Quand il n'en est pas ainsi, quel est le travail de la pensée ?

Au début de la vie, notre nature, s'éveillant avec tous les besoins et toutes les facultés dont elle est pourvue, rencontre un monde qui semble offrir un champ illimité à la satisfaction des uns et au développement des autres. A la vue de ce monde qui paraît renfermer pour elle le bonheur, nous nous élançons pleins d'espérances et d'illusions, mais il est dans la condition humaine qu'aucune de ces espérances ne soit remplie, qu'aucune de ces illusions ne soit justifiée. Alors si nous n'avons pas sucé, pour ainsi dire, avec le lait, cette douce religion chrétienne, qui porte avec elle tant de lumières et de consolations, alors notre nature souffre, elle s'étonne et s'indigne; elle trouve que les lois de la justice sont blessées dans ce qui lui arrive; et de là cette longue incrédulité d'abord, puis cette sourde protestation que nous opposons aux misères de la vie.

Tant que dure la jeunesse, le malheur nous étonne sans nous effrayer, il nous semble que ce qui nous arrive est une anomalie, et cette anomalie a beau se répéter, nous ne sommes point désabusés; nous croyons que, si nous éprouvons des mécomptes, la faute en est à nous, et nous nous encourageons à être plus habiles... Mais, à la fin, une expérience si longtemps prolongée l'emporte, la triste vérité nous apparaît; alors s'évanouissent les espérances qui avaient adouci le malheur; alors, du fond de notre cœur oppressé, du fond de notre raison blessée, s'élève cette mélancolique question : Pourquoi l'homme a-t-il été mis en ce monde?

Et ce ne sont pas seulement les misères de cette vie qui ont le privilège de tourner notre esprit vers ce problême : Il sort de nos félicités comme de nos infortunes... Dans le premier moment de la satisfaction de nos désirs, nous avons la présomption de croire

que nous avons atteint le bonheur; mais si ce bonheur dure, bientôt ce qu'il avait de charmant se flétrit, et là où nous avions cru sentir une satisfaction complète, nous n'éprouvons plus qu'une satisfaction moindre qui s'en va, s'épuise peu à peu et vient s'éteindre dans l'ennui et le dégoût.

Tel est le dénoûment inévitable de tout bonheur humain (1).
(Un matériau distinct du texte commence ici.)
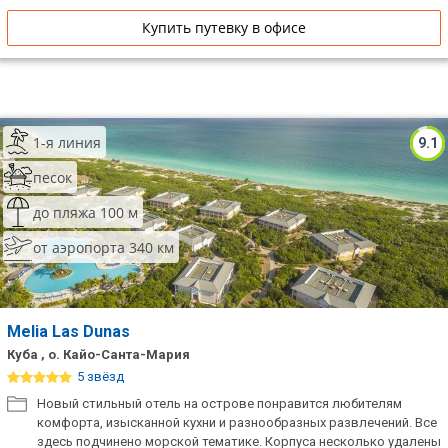
Купить путевку в офисе
1-я линия
9.1
песок
до пляжа 100 м
от аэропорта 340 км
Melia Las Dunas
Куба , о. Кайо-Санта-Мария
5 звёзд
Новый стильный отель на острове понравится любителям
комфорта, изысканной кухни и разнообразных развлечений. Все
здесь подчинено морской тематике. Корпуса несколько удалены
Si, pour échapper à nos ennuis, nous changeons l'objet de notre passion, si nous réussissons à nous étourdir une seconde fois, nous renouvelons la même expérience... Mais cet étourdissement ne peut durer toujours, ce bonheur si désiré, si longtemps cherché, effraie par son insuffisance; ce qu'il promettait, il ne le tient pas; le cœur a été abusé, jamais satisfait; il souffre et prend en pitié ces misérables bonheurs qui aboutissent invariablement au dégoût... Alors encore, et plus que jamais, se présente à l'homme cette question de la destinée humaine; et s'il la prend enfin au sérieux, s'il veut l'approfondir et la résoudre, dès lors plus de repos pour lui comment vouloir qu'il vive en paix, quand sa raison, chargée de la conduite de la vie, tombe dans l'incertitude sur la vie elle-même et ne sait rien de ce qu'il faut qu'elle sache pour remplir sa mission? Comment vivre en paix quand l'indifférence à fui et qu'on ne sait ni d'où l'on vient, ni où l'on va, ni ce qu'on a à faire ici-bas? Quand on ignore ce que signifient et

(1) Cette vérité est vieille comme le temps, et chaque poète, chaque moraliste de l'antiquité ou des temps modernes, en a laissé la preuve dans des écrits qui sont restés et peuvent se résumer par ces courtes sentences qui s'appliquent à l'amour, au plaisir, au bonheur et à la vie de ce monde.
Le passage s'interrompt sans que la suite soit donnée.